Whew- I *thought* that when TY left the house that I would be looking for things to do, people to see, and places to visit.  What reality brought me is one skidding mess after another.  Every minute has been filled so far, and I drop into bed exhausted at some late hour because I got too involved in some stupid task or another.  OK< so one of the tasks has been watching 'Revenge' on Netflix and Season 2 was ready to start last night but I just couldn't take another episode that late.  

But the good part is that things actually are getting chipped away at, the dogs are getting walked and fed, and I have a new list to conquer today.  The bad part is that the studio is going unattended and the blog is being ignored, and the sink is full of dishes that must be attended to.  Look what I choose.

New studio project has grown from a hunk of cut metal I found at a consignment shop a while back:
I think it's one of those steel drum cut or torched tourist designs sold in Haiti and other islands. This one is pretty crude, and also pretty sharp!  Maybe I will find a wall to hang it when we get into the new house but for now it just sits on the floor, SO:

I traced off the basic lines,onto some transparent non woven stuff-  who knows what it is... Then I laid over a nice piece of damask sheet over the metal, sprayed it liberally with vinegar and water, wrapped it in plastic and repeated about three times to get it to rust:  Rust it finally did, but it also mildewed.  Oh well.

So, here I am drawing on the back side hoping the design will eventually become very thick and busy.  Once the basic outlines are on I will play with machine drawing into the flower and leaf shapes from the front.  Doing some research now on crewel designs, maybe a bit of appliqué?  We'll see.  It will have something to do with an ancestral tree I think, perhaps a Tree of Life.  The new machine foot cost me $57 but hallelujah, it has made ALL the difference in free form stitching.  I could kick myself for not splurging before this.  
But first I have to get this damn thing off my wall-  it's already, like a carp, grown to the size of it's environment and now has to live on a table.  You would think 2 4x8 sheets of comatose (that's what auto-correct calls HOMASOTE) would be enough for a design wall.  I have added two more rows around the top and left edges, but then had to move it all off the wall because I don't think all this ladder climbing to reach the top is very good for someone my age without a spotter... cement floor, lots of sharp edges on the way down.  
I do have a whole wall- almost 30 feet!- of the stuff on the opposite side but to get at it I have to move:

 ALL THIS CRAP I am hoarding for the new house
as well as move off the giant quilts I keep pinned to it, overlapping, because I've been too busy to make a XXL 'log' of them wrapped and covered and stored upright in the bathroom.  (I figure they might have a better chance of staying dry in the bathroom if the roof ever leaks because there is an additional ceiling over it holding the AC equipment. ) 

OK. that's all my dirty little secrets this month.

Let's talk about something more pleasant-----

Brazil-based artist duo Janaina Mello and Daniel Landini of Mello + Landini create tree-like installations with untwisted ropes fastened to the walls of galleries.
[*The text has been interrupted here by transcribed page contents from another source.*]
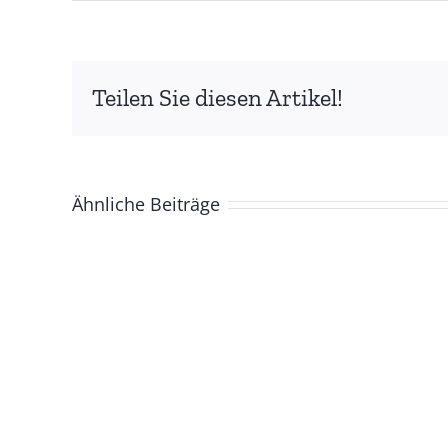
Teilen Sie diesen Artikel!
Ähnliche Beiträge
ZUR
GESCHICHTE
DER
BASCHKIREN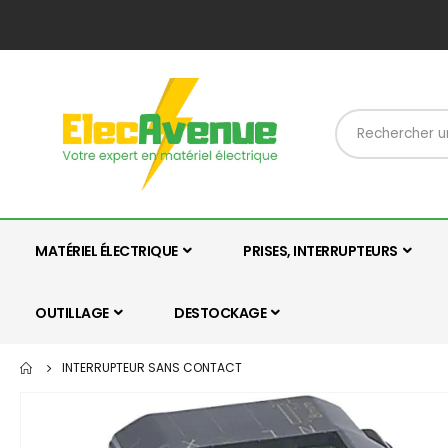
MATÉRIEL ÉLECTRIQUE
PRISES, INTERRUPTEURS
OUTILLAGE
DESTOCKAGE
INTERRUPTEUR SANS CONTACT
Skip
to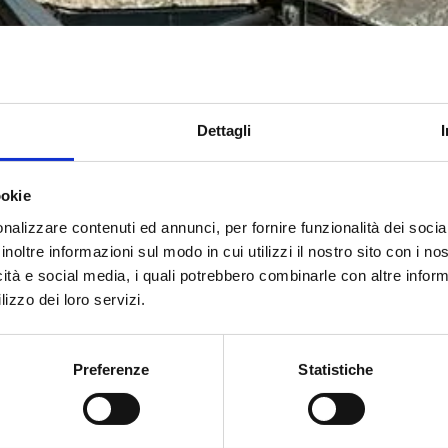
Dettagli
ookie
nalizzare contenuti ed annunci, per fornire funzionalità dei socia
inoltre informazioni sul modo in cui utilizzi il nostro sito con i n
icità e social media, i quali potrebbero combinarle con altre inform
lizzo dei loro servizi.
Preferenze
Statistiche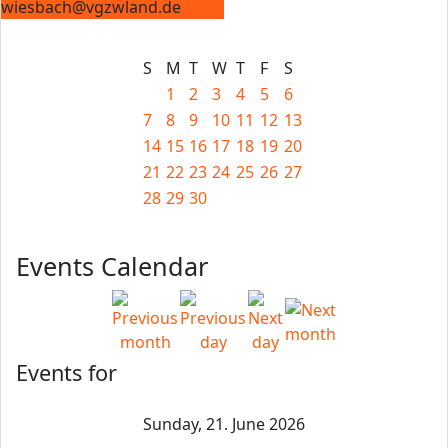
wiesbach@vgzwland.de
S
M
T
W
T
F
S
1
2
3
4
5
6
7
8
9
10
11
12
13
14
15
16
17
18
19
20
21
22
23
24
25
26
27
28
29
30
Events Calendar
Events for
Sunday, 21. June 2026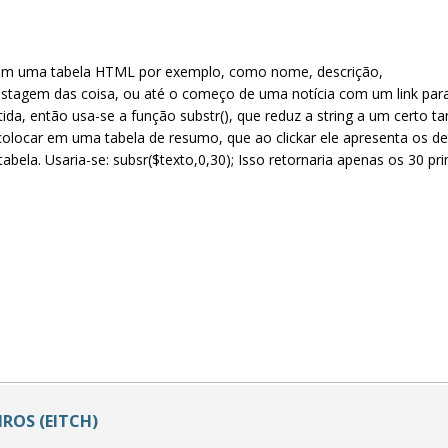
 em uma tabela HTML por exemplo, como nome, descrição,
listagem das coisa, ou até o começo de uma notícia com um link par
da, então usa-se a função substr(), que reduz a string a um certo 
colocar em uma tabela de resumo, que ao clickar ele apresenta os de
tabela. Usaria-se: subsr($texto,0,30); Isso retornaria apenas os 30 pr
ROS (EITCH)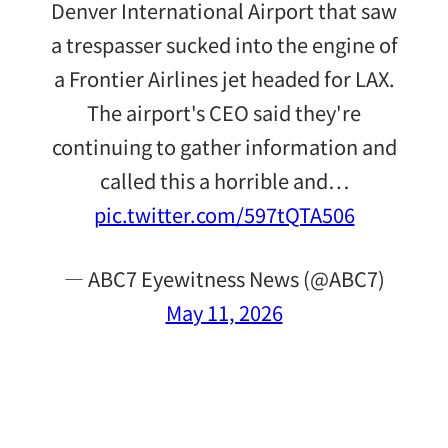
Denver International Airport that saw
a trespasser sucked into the engine of
a Frontier Airlines jet headed for LAX.
The airport's CEO said they're
continuing to gather information and
called this a horrible and…
pic.twitter.com/597tQTA506
— ABC7 Eyewitness News (@ABC7)
May 11, 2026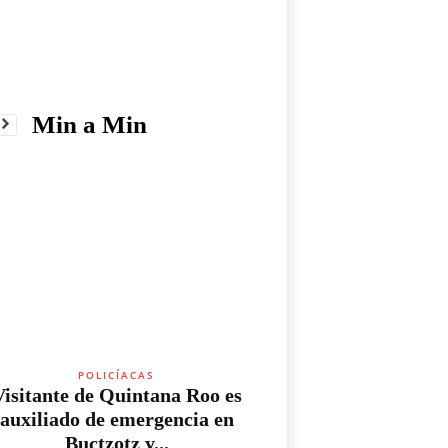
Min a Min
POLICÍACAS
Visitante de Quintana Roo es
auxiliado de emergencia en
Buctzotz y...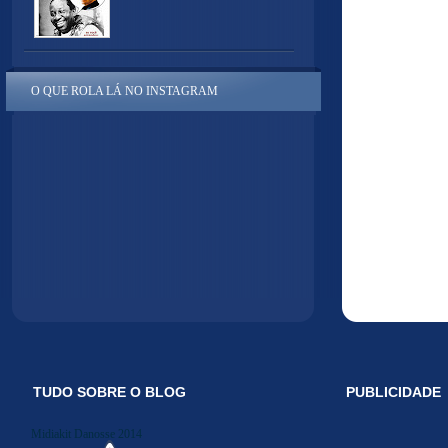
O QUE ROLA LÁ NO INSTAGRAM
TUDO SOBRE O BLOG
PUBLICIDADE
Midiakit Danosse 2014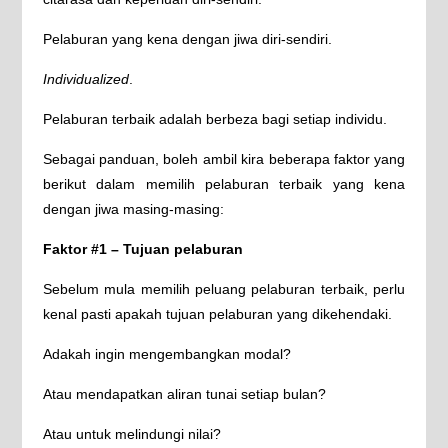
Pelaburan yang kena dengan jiwa diri-sendiri.
Individualized
.
Pelaburan terbaik adalah berbeza bagi setiap individu.
Sebagai panduan, boleh ambil kira beberapa faktor yang
berikut dalam memilih pelaburan terbaik yang kena
dengan jiwa masing-masing:
Faktor #1 – Tujuan pelaburan
Sebelum mula memilih peluang pelaburan terbaik, perlu
kenal pasti apakah tujuan pelaburan yang dikehendaki.
Adakah ingin mengembangkan modal?
Atau mendapatkan aliran tunai setiap bulan?
Atau untuk melindungi nilai?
Titled Ciclotramas, the artworks have gone through 17 different iterations since 2010, each involving some form of ropes that seem to branch through the air and splay onto surfaces like fractals or a network of neurons.

 Sarape blanket, wood, nails, enamel… an unusual materials list! Texas based artist Adrian Esparza deconstructs and then reconstructs Mexican sarape blankets, viewing them as “an evolving self-portrait.” He transforms them from their traditional, original form into stunning, modern geometric installations poetically exploring the idea of his identity as a Mexican-American growing up on the border of these two cultures. I would love to see this work in person.

And off I go to BOKETTO for awhile until the next gong sounds.

1 comment :

Janet W said...

Cynthia Corbin has a piece in Quilt National that is a hunk of muslin that she folded up, set some flower pots on and left outside all winter. It has holes and mildew and she made it into a beautiful piece. Go for it!